21. In their response to the 2012 report, the Portuguese authorities indicated that reviews were regularly carried out in the establishment to identify deficiencies and rectify the most urgent ones, including changing light bulbs. However, many cells in the prison continued to be deprived of any artificial lighting, which plunged the cells into total darkness after sundown and left them gloomy on cloudy days. As an illustration, the delegation visited a cell where the prisoner used his television to illuminate his cell at night. In a number of other cells, inmates had manufactured their own makeshift lighting devices to replace the missing lamp socket. All cells should be provided with safe, functioning artificial lighting.
Further, the delegation again noted that toilets in multi-occupancy cells were still not partitioned. The CPT considers that the benefits of greater privacy and improved hygiene offered by a partition outweigh any reduction in the space within the cell.
Material conditions remain especially poor in the basement areas of B, C, D and E Wings where cells were damp with crumbling plaster. Inmates held in these cells indicated the presence of rats. In sum, the conditions have not improved in these areas and could be considered as amounting to inhuman and degrading treatment. These cells should not be used until they have been properly refurbished.

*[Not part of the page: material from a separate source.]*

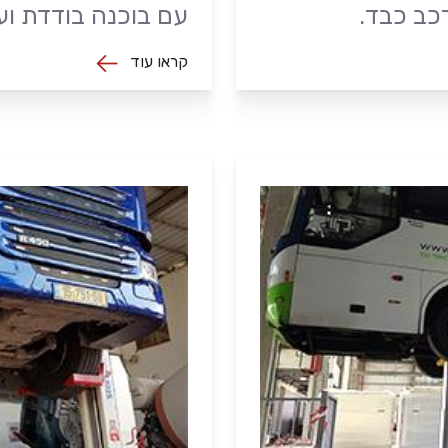
רכב כבד.
עם בוכנה בודדת ועם 2 בוכנ
קראו עוד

22. As mentioned above, the authorities stated that they were considering the possibility of buying back the Lisbon Central Prison and had no intention of closing the establishment in the near future. Therefore, the CPT reiterates its recommendation that vigorous action be undertaken to renovate the different wings, starting with the basement units mentioned above. In this context, priority should be given to repairing broken windows, providing artificial lighting in every cell as well as fully partitioning the toilets in all the cells used by more than one person.
The Committee would like to receive a detailed timetable for the upgrading of the different areas of the prison.”
The response to the 2013 report was similar to the response to the 2012 report. It referred to painting cells and the control of rats and cockroaches as well as the acquisition of more new mattresses and linen. As to the recommendation that the toilets in cells be partitioned, both responses, while welcoming the recommendation, stated that the solution was problematical because partitioning with walls would reduce the remaining space in the cells, and that where cells were wide the WCs had been fully partitioned.
The Portuguese Ombudsman's report following his visit in September 2015 as part of the NPM made three recommendations pursuant to Article 19 of the Optional Protocol to the UN Convention against Torture. They were:
“a) The evacuation of the basement of the main building of the Lisbon Prison in the shortest time possible, giving priority to wing "E";
b) To perform significant rehabilitation works of the living and common areas located on the basement of the referred building, in order to provide good habitation conditions, namely to perform the works intended to benefit the condition of the floor and to reduce dampness and cold in the cells, especially in wing "E". In the sphere of this operation, recovery is required of the night communication system in all wings and to repair the toilets, as well as the lighting systems which, by being incomplete or damaged, are not operational;
c) As alternative, and in case the structural features of the building don't allow an intervention with significant and long lasting effects, the final closure of the basement.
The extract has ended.